A month later, Erin Smith said she and fellow Mississippi history teachers heard the same stories about making the home safe. As they toured outside, she said rangers pointed out the bloodstains still on the driveway.
Catherine McGowin, a history teacher at Southeast Lauderdale High School, has made several visits to the home, most recently last September. She praised rangers, saying they make clear “this is sacred, hallowed ground and ensure that all visitors understand the weight and significance of where they are standing.”
What stood out to her, she said, “is how thoughtfully they tell the full story of both Medgar and Myrlie, not only the tragedy that occurred there, but the rich lives they lived before they met and the life they built together. It is easy for visitors to become consumed by the sorrow of the event that took place at that home, but the rangers do an amazing job of making sure people leave remembering Medgar for his work, his purpose, and the legacy he continues to carry even after his death.
“They also go above and beyond in honoring Mrs. Myrlie Evers, not only the tireless work she did after his assassination, but the work she still continues today. They speak with great care about their children as well and the many ways the family remains actively engaged in carrying forward their father’s mission.”
Last September, Elizabeth Dickson Gavney and her husband, Dean, who live in Jackson, visited the park for the first time. She praised the rangers, who kept the park open for them to visit. As they shared thoughts about Medgar Evers’ death, she and the rangers wept.
But change was in the air as evidenced by the new sign that told visitors that if they saw a sign that reflected something “negative about either past or living Americans,” to complain through a QR code or website, Dean said.
“They knew the changes were coming,” he said. “They said, ‘In the meantime, we’re going to tell the story the best we can.’”
‘There was nothing about Medgar Evers being murdered’
Jack Storms’ wife, Michele, who serves as executive director for the ACLU in Washington state, described the Jan. 17 tour given at the Evers home as strange.
Park rangers announced it was “Wellness Day,” she said, but she heard nothing about Medgar Evers fighting for his country in World War II, nothing about his fight for justice and equality for all Americans, nothing about his courage or principles he stood for, nothing about his death on the driveway where they stood, she said.
“It was pretty surreal to listen to that, because there was nothing about Medgar Evers being murdered,” she said. “I thought it was the weirdest thing.”
She said she heard nothing about Evers’ assassin, who belonged to the White Knights of the Ku Klux Klan, or why Evers was killed.
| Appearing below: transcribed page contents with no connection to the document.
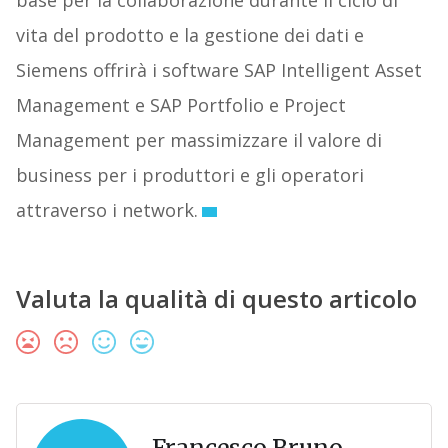
base per la collaborazione durante il ciclo di
vita del prodotto e la gestione dei dati e
Siemens offrirà i software SAP Intelligent Asset
Management e SAP Portfolio e Project
Management per massimizzare il valore di
business per i produttori e gli operatori
attraverso i network.
Valuta la qualità di questo articolo
Francesco Bruno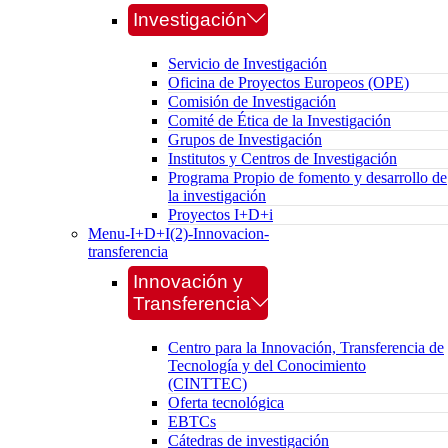
Investigación
Servicio de Investigación
Oficina de Proyectos Europeos (OPE)
Comisión de Investigación
Comité de Ética de la Investigación
Grupos de Investigación
Institutos y Centros de Investigación
Programa Propio de fomento y desarrollo de
la investigación
Proyectos I+D+i
Menu-I+D+I(2)-Innovacion-
transferencia
Innovación y
Transferencia
Centro para la Innovación, Transferencia de
Tecnología y del Conocimiento
(CINTTEC)
Oferta tecnológica
EBTCs
Cátedras de investigación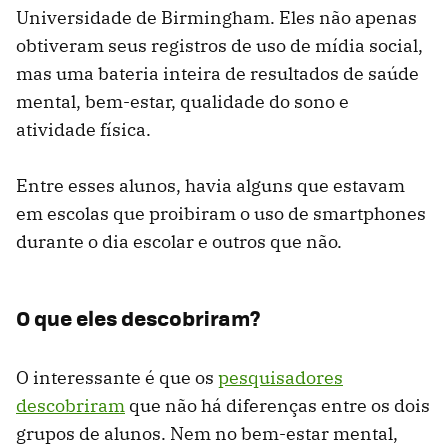
Universidade de Birmingham. Eles não apenas
obtiveram seus registros de uso de mídia social,
mas uma bateria inteira de resultados de saúde
mental, bem-estar, qualidade do sono e
atividade física.
Entre esses alunos, havia alguns que estavam
em escolas que proibiram o uso de smartphones
durante o dia escolar e outros que não.
O que eles descobriram?
O interessante é que os
pesquisadores
descobriram
que não há diferenças entre os dois
grupos de alunos. Nem no bem-estar mental,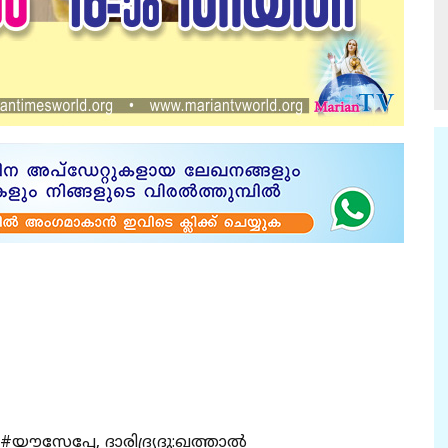
യൗസേപ്പേ, ദാരിദ്ര്യദു:ഖത്താൽ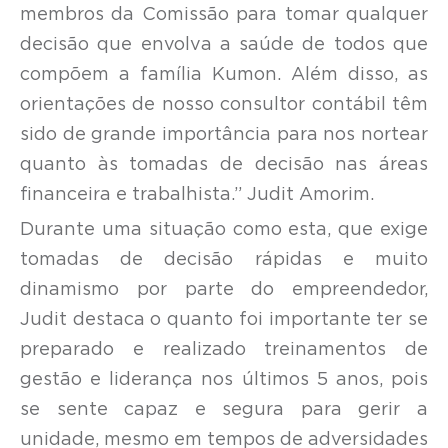
membros da Comissão para tomar qualquer
decisão que envolva a saúde de todos que
compõem a família Kumon. Além disso, as
orientações de nosso consultor contábil têm
sido de grande importância para nos nortear
quanto às tomadas de decisão nas áreas
financeira e trabalhista.” Judit Amorim.
Durante uma situação como esta, que exige
tomadas de decisão rápidas e muito
dinamismo por parte do empreendedor,
Judit destaca o quanto foi importante ter se
preparado e realizado treinamentos de
gestão e liderança nos últimos 5 anos, pois
se sente capaz e segura para gerir a
unidade, mesmo em tempos de adversidades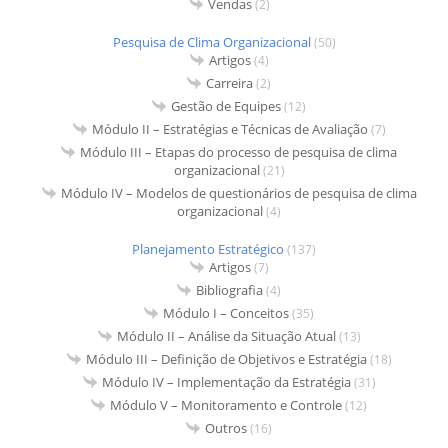
Vendas
(2)
Pesquisa de Clima Organizacional
(50)
Artigos
(4)
Carreira
(2)
Gestão de Equipes
(12)
Módulo II – Estratégias e Técnicas de Avaliação
(7)
Módulo III – Etapas do processo de pesquisa de clima
organizacional
(21)
Módulo IV – Modelos de questionários de pesquisa de clima
organizacional
(4)
Planejamento Estratégico
(137)
Artigos
(7)
Bibliografia
(4)
Módulo I – Conceitos
(35)
Módulo II – Análise da Situação Atual
(13)
Módulo III – Definição de Objetivos e Estratégia
(18)
Módulo IV – Implementação da Estratégia
(31)
Módulo V – Monitoramento e Controle
(12)
Outros
(16)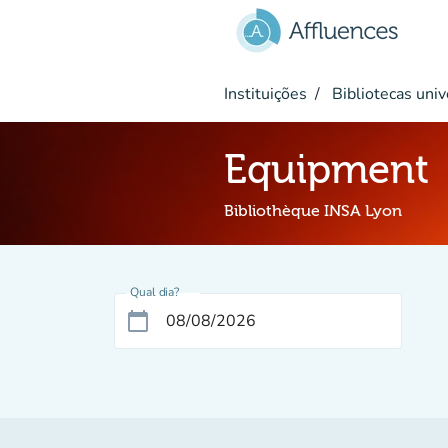
Ir para o conteúdo principal
Instituições
Bibliotecas univ
Equipment
Bibliothèque INSA Lyon
Qual dia?
calendar_today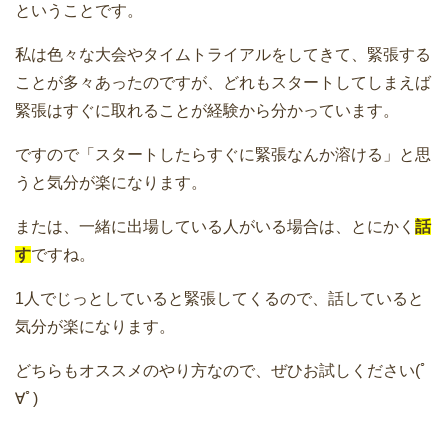
ということです。
私は色々な大会やタイムトライアルをしてきて、緊張する
ことが多々あったのですが、どれもスタートしてしまえば
緊張はすぐに取れることが経験から分かっています。
ですので「スタートしたらすぐに緊張なんか溶ける」と思
うと気分が楽になります。
または、一緒に出場している人がいる場合は、とにかく
話
す
ですね。
1人でじっとしていると緊張してくるので、話していると
気分が楽になります。
どちらもオススメのやり方なので、ぜひお試しください(ﾟ
∀ﾟ)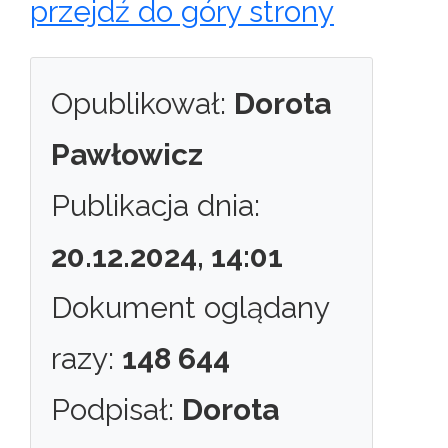
przejdź do góry strony
Opublikował:
Dorota
Pawłowicz
Publikacja dnia:
20.12.2024, 14:01
Dokument oglądany
razy:
148 644
Podpisał:
Dorota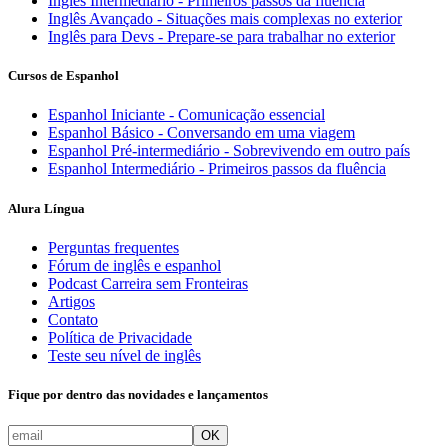
Inglês Intermediário - Primeiros passos da fluência
Inglês Avançado - Situações mais complexas no exterior
Inglês para Devs - Prepare-se para trabalhar no exterior
Cursos de Espanhol
Espanhol Iniciante - Comunicação essencial
Espanhol Básico - Conversando em uma viagem
Espanhol Pré-intermediário - Sobrevivendo em outro país
Espanhol Intermediário - Primeiros passos da fluência
Alura Língua
Perguntas frequentes
Fórum de inglês e espanhol
Podcast Carreira sem Fronteiras
Artigos
Contato
Política de Privacidade
Teste seu nível de inglês
Fique por dentro das novidades e lançamentos
OK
Instead, she said, the talk focused on “all the amazing things that Myrlie Evers did after he was gone,” focusing on her connection with her community and discussing how she maintained her mental wellness through friendships with Coretta Scott King and Betty Shabazz.
The ranger did mention that Myrlie Evers won the Spingarn Medal, which is given by the NAACP for outstanding achievement by a Black American, but there was no mention of what she won the award for, she said. “I didn’t hear anything about her personal battle to continue her husband’s legacy. It was all very superficial.”
Storms said she was shocked.
“This man lost his life in service of something huge,” she said. “It’s a sacred site of someone in a family who gave literally all you can give for Black people and everybody because the gains through the Civil Rights Act and the Voting Rights Act benefitted everybody.”
She called this story “a huge piece of American history that shouldn’t be lost.”
She sighed. “I hope they will tell it again.”